On a financial basis the things I look for are the dividend payouts, return on assets, equity and investment. Duke Energy boasts a dividend of 4.52% with a payout ratio of 91.8% of earnings while sporting return on assets, equity and investment values of 2.1%, 5.8% and 3%, respectively, which are all OK values, but nothing to write home about. Because I believe the market may get a bit choppy here and would like a safety play I believe the 4.52% yield of this company is good enough for me to take shelter in for the time being. With that said though, we must define the risk. If Treasury yields start to rise, people will be dumping the stock in favor of the safer play of Treasuries. The company has been increasing its dividends for the past 9 years with an annual dividend growth rate of 2%.
Looking first at the relative strength index chart [RSI] at the top, I see the stock muddling around in middle territory with a value of 43.73 but with downward trajectory, which is a bearish pattern. To confirm that, I will look at the moving average convergence-divergence [MACD] chart next and see that the black line is below the red line with the divergence bars increasing in height to the downside, indicating the stock has downward momentum. As for the stock price itself ($69.02), I'm looking at the 20-day simple moving average (currently $70.21) to act as resistance and The 50-day simple moving average (currently $68.27) to act as support for a risk/reward ratio, which plays out to be -1.09% to 1.72%.

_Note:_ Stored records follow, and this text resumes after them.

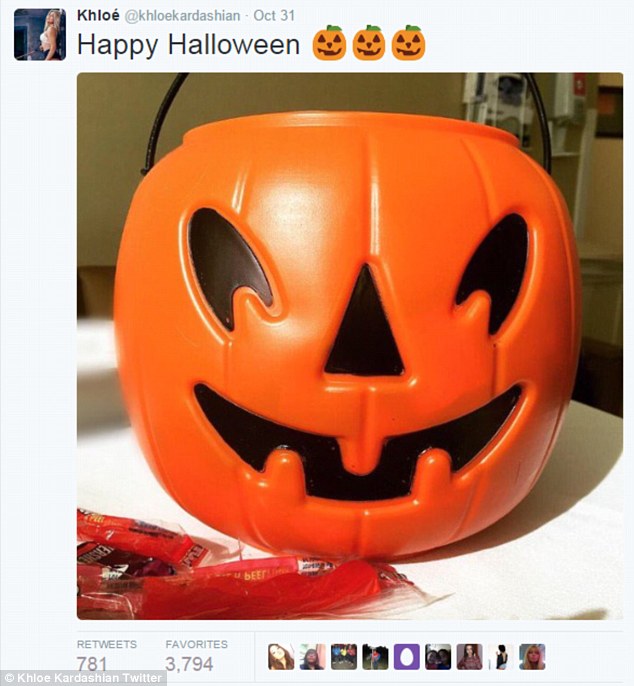 Locate an element on the screen. Image resolution: width=634 pixels, height=686 pixels. tile floor is located at coordinates (600, 317). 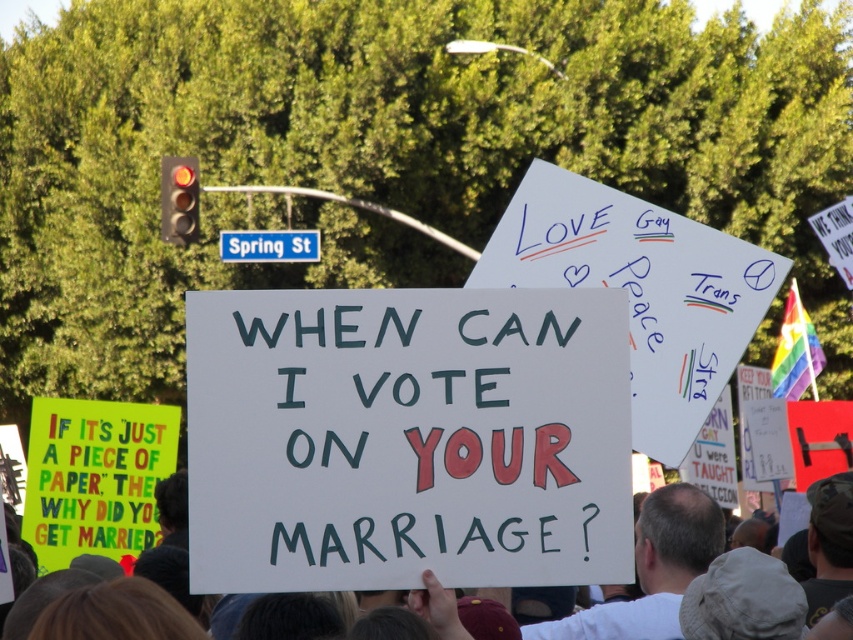 You are a photographer standing at the center of the protest scene. You want to take a photo that includes both the white paper sign at center and the blue plastic street sign at upper center. Given that your camera has a 50mm lens, which has a field of view of about 46 degrees, can you capture both objects in a single frame without moving? Explain your reasoning based on their distance apart.

The white paper sign at center is 18.30 meters away from the blue plastic street sign at upper center. With a 50mm lens providing a 46 degree field of view, the maximum distance between two objects that can be captured in a single frame depends on their angular separation. However, the given information only provides linear distance between the signs, not their angular separation from the photographer. Without knowing their positions relative to the photographer, it is impossible to determine if they fit in

From the picture: You are a photographer trying to capture both the white paper sign at center and the blue plastic street sign at upper center in a single frame. Given their heights, which sign will appear larger in your photo?

The white paper sign at center will appear larger in the photo because it has a greater height compared to the blue plastic street sign at upper center. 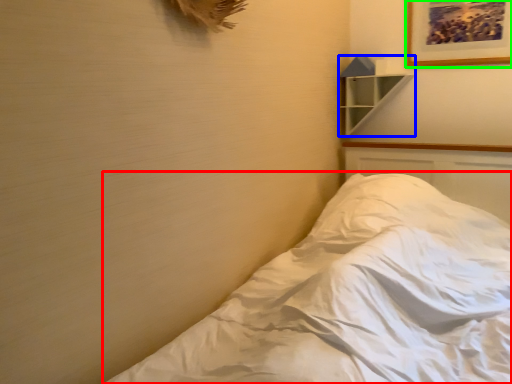 Question: Which object is the farthest from bed (highlighted by a red box)? Choose among these: shelf (highlighted by a blue box) or picture frame (highlighted by a green box).

Choices:
 (A) shelf
 (B) picture frame

Answer: (B) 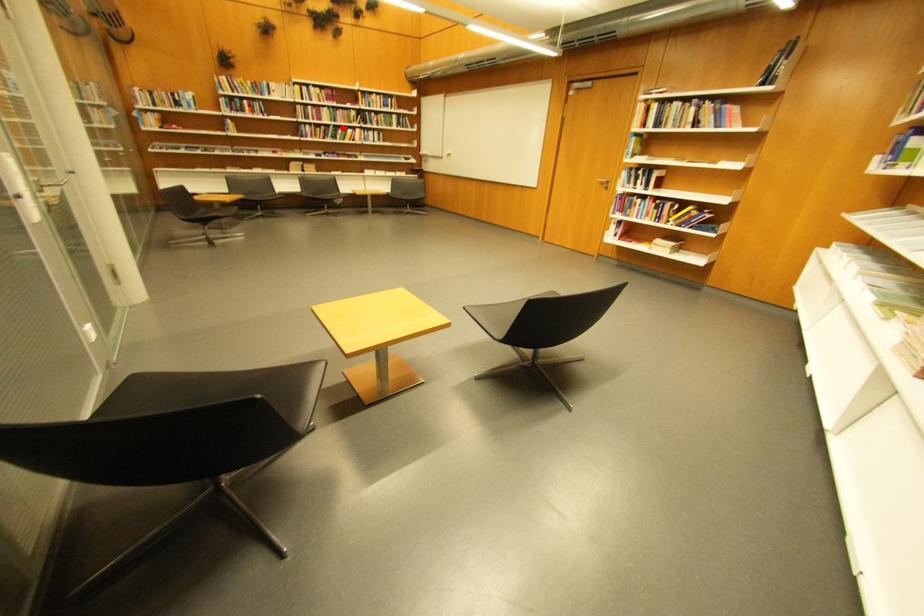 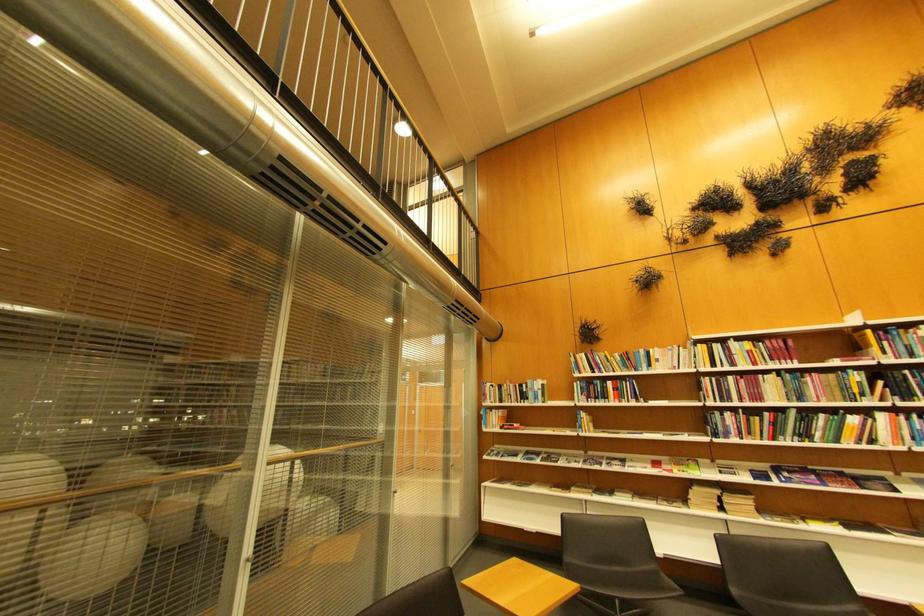 Find the pixel in the second image that matches the highlighted location in the first image.

(804, 413) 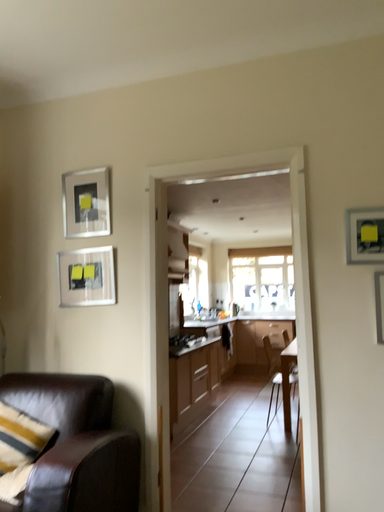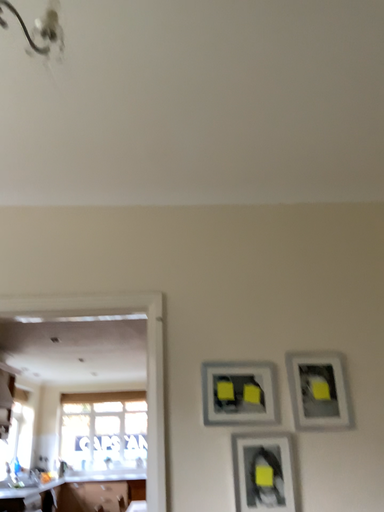 Question: How did the camera likely rotate when shooting the video?

Choices:
 (A) rotated upward
 (B) rotated downward

Answer: (A) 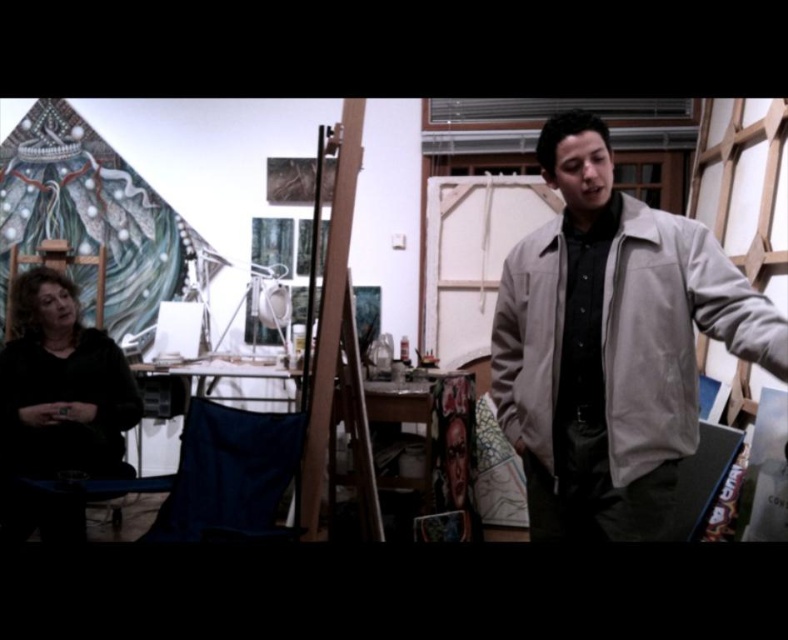 Is light beige jacket at center to the right of wooden easel at center from the viewer's perspective?

Indeed, light beige jacket at center is positioned on the right side of wooden easel at center.

I want to click on light beige jacket at center, so click(611, 344).

Image resolution: width=788 pixels, height=640 pixels. What are the coordinates of `light beige jacket at center` in the screenshot? It's located at (611, 344).

Image resolution: width=788 pixels, height=640 pixels. Find the location of `light beige jacket at center`. light beige jacket at center is located at coordinates (611, 344).

Who is positioned more to the left, light beige jacket at center or black matte shirt at lower left?

black matte shirt at lower left

Can you confirm if light beige jacket at center is positioned below black matte shirt at lower left?

No.

Between point (714, 307) and point (110, 433), which one is positioned behind?

The point (110, 433) is behind.

Where is `light beige jacket at center`? light beige jacket at center is located at coordinates (611, 344).

Does black matte shirt at lower left appear over wooden easel at center?

No.

This screenshot has width=788, height=640. I want to click on black matte shirt at lower left, so click(58, 392).

The height and width of the screenshot is (640, 788). In order to click on black matte shirt at lower left in this screenshot , I will do `click(58, 392)`. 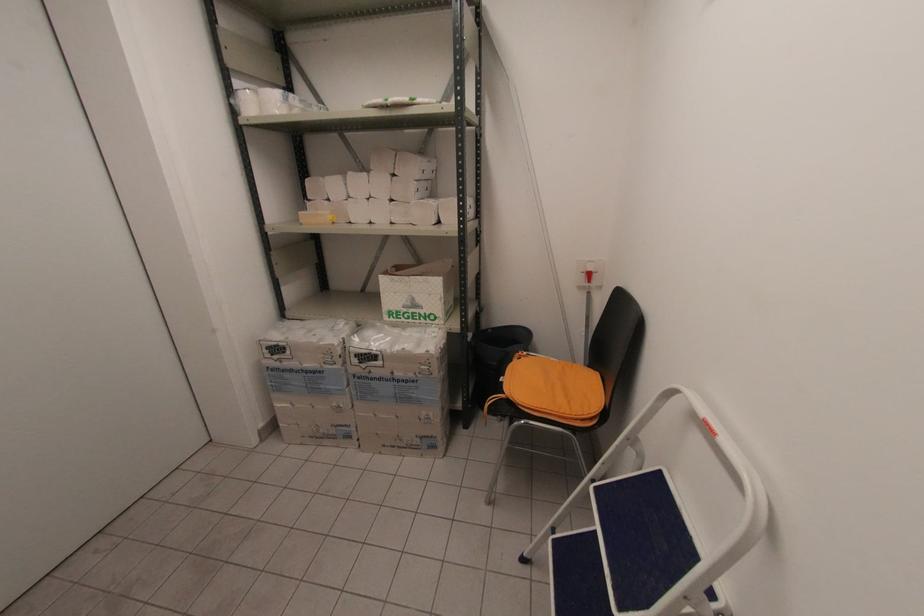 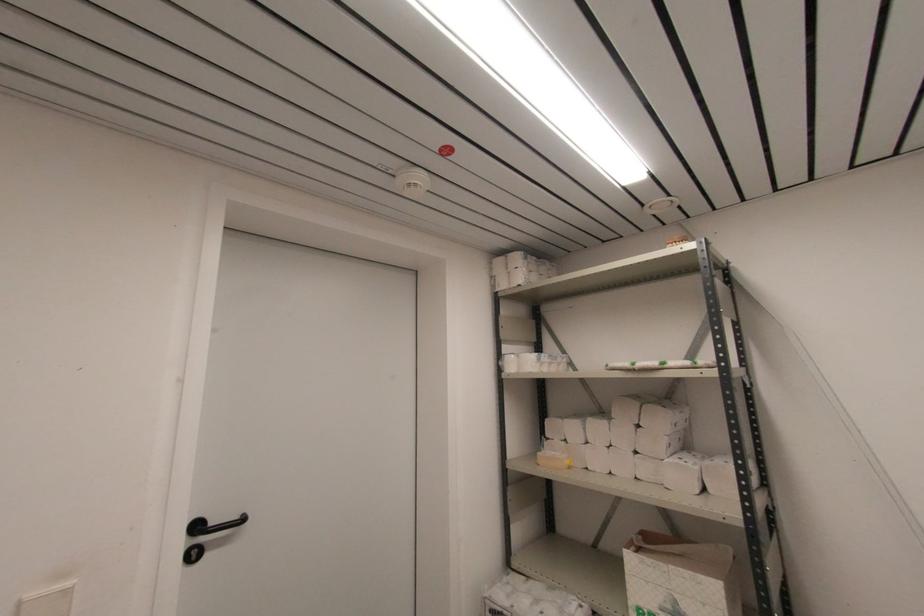 In the second image, find the point that corresponds to pixel 236 89 in the first image.

(504, 354) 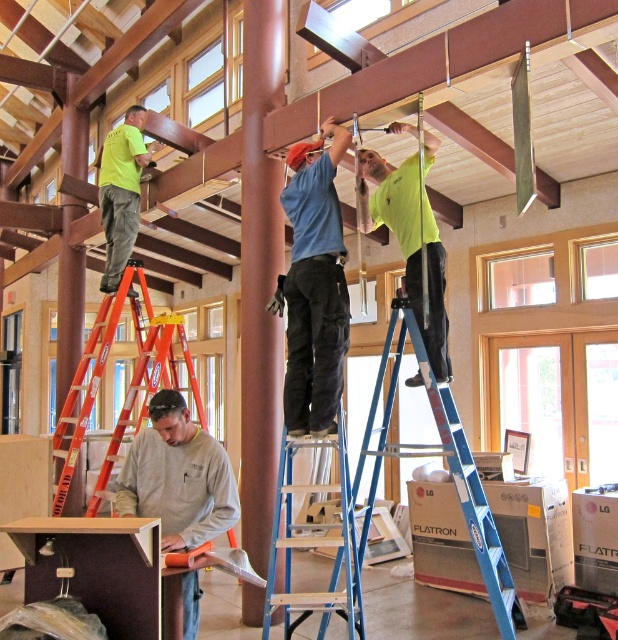 Can you confirm if gray matte shirt at center is bigger than neon green shirt at upper left?

No, gray matte shirt at center is not bigger than neon green shirt at upper left.

Which is above, gray matte shirt at center or neon green shirt at upper left?

neon green shirt at upper left is above.

Locate an element on the screen. The width and height of the screenshot is (618, 640). gray matte shirt at center is located at coordinates (177, 476).

Find the location of a particular element. The image size is (618, 640). gray matte shirt at center is located at coordinates (177, 476).

Is gray matte shirt at center shorter than blue aluminum ladder at center?

Correct, gray matte shirt at center is not as tall as blue aluminum ladder at center.

Between gray matte shirt at center and blue aluminum ladder at center, which one is positioned lower?

Positioned lower is blue aluminum ladder at center.

Who is more distant from viewer, (188,548) or (326,621)?

The point (326,621) is more distant.

This screenshot has width=618, height=640. Identify the location of gray matte shirt at center. (177, 476).

Does blue metallic ladder at center appear on the right side of bright yellow shirt at upper center?

Correct, you'll find blue metallic ladder at center to the right of bright yellow shirt at upper center.

Which is above, blue metallic ladder at center or bright yellow shirt at upper center?

bright yellow shirt at upper center

This screenshot has height=640, width=618. What do you see at coordinates (447, 465) in the screenshot?
I see `blue metallic ladder at center` at bounding box center [447, 465].

I want to click on blue metallic ladder at center, so click(x=447, y=465). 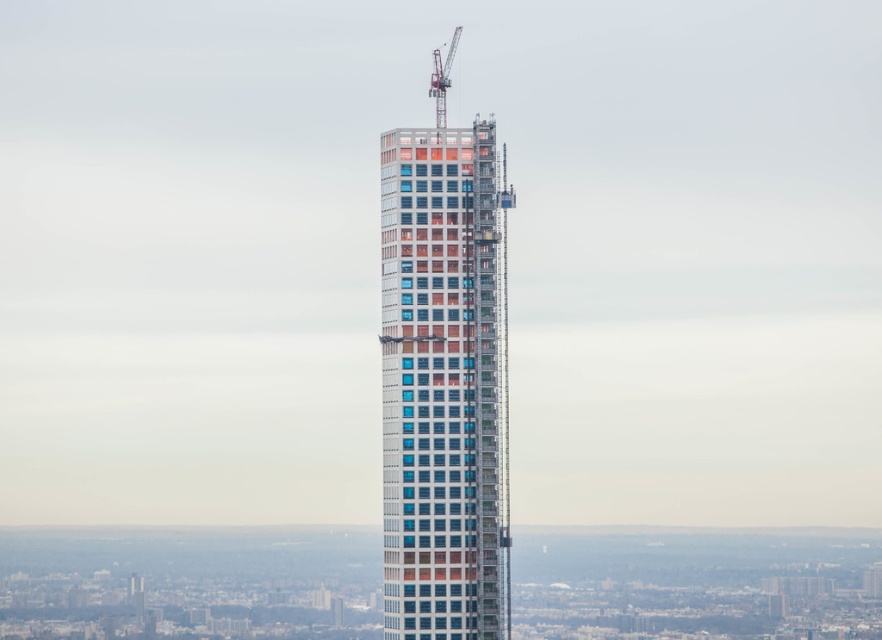 Measure the distance between brick-like textured building at center and camera.

brick-like textured building at center and camera are 2122.28 feet apart.

Who is more forward, (395, 317) or (447, 52)?

Point (395, 317) is more forward.

Which is in front, point (415, 352) or point (439, 70)?

Point (415, 352)

Where is `brick-like textured building at center`? Image resolution: width=882 pixels, height=640 pixels. brick-like textured building at center is located at coordinates (446, 381). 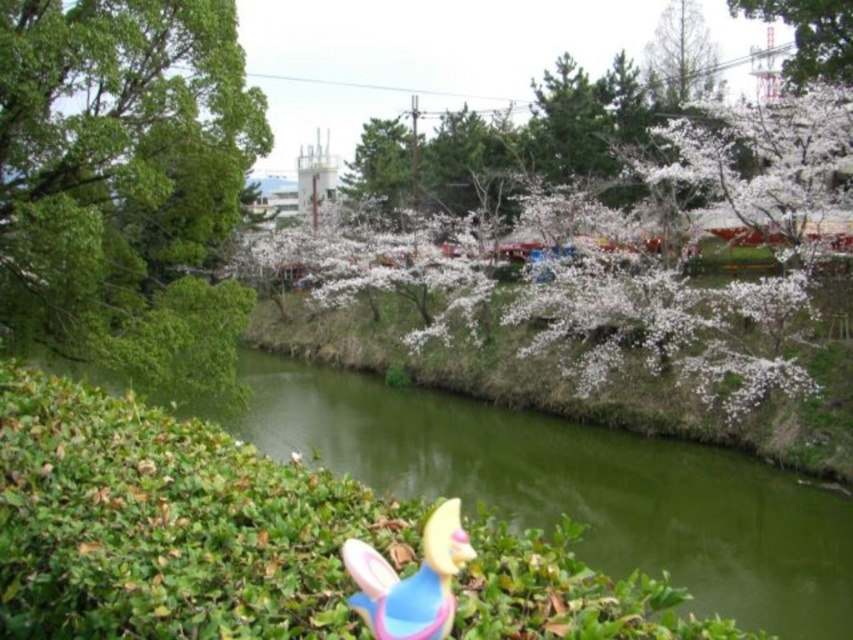 You are a photographer standing at the edge of the pond. You want to take a photo of the green smooth water at center and the pastel plastic bunny at lower center. Which object is closer to your camera lens?

The pastel plastic bunny at lower center is closer to the camera lens because the green smooth water at center is further away from the viewer.

You are a child playing in the outdoor scene described. You want to find the pastel plastic bunny at lower center. Which direction should you look relative to the green leafy tree at left?

The pastel plastic bunny at lower center is to the right of the green leafy tree at left, so you should look to the right side of the tree.

You are standing in the serene outdoor scene with the small body of water surrounded by lush greenery and cherry blossoms. You see two points marked in the image, one at coordinates point (201, 436) and the other at point (433, 612). Which point is closer to your current position?

Point (201, 436) is closer to your current position because it is further to the camera than point (433, 612).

- The company's earnings were hurt by a drop in electricity prices but the CEO believes it to be temporary and that prices should recover next year. If the prices don't increase I believe it will be very difficult for the company to keep raising the dividend in the future as it has been.
- Operating costs increased dramatically including a 74% jump in operation and maintenance costs.
- The company took charges of $0.45 per share related to its Crystal River 3 nuclear plant in Florida, and reaffirmed guidance of $4.20 - $4.45 earnings per share as opposed to the consensus of analysts' estimates at $4.33.
Though utility companies such as Duke Energy are looked at specifically as a high-dividend yielding stock the dividend growth rates of these utilities are more than likely going to be capped in the near future. This will be due greatly to the fact that dividends require earnings growth, and earnings growth will be very difficult to attain in the near future because of tight regulations these companies face, but what you might get is that these companies may become accidental high yielders due to the Treasuries effect I wrote about in the Financial section of this write-up.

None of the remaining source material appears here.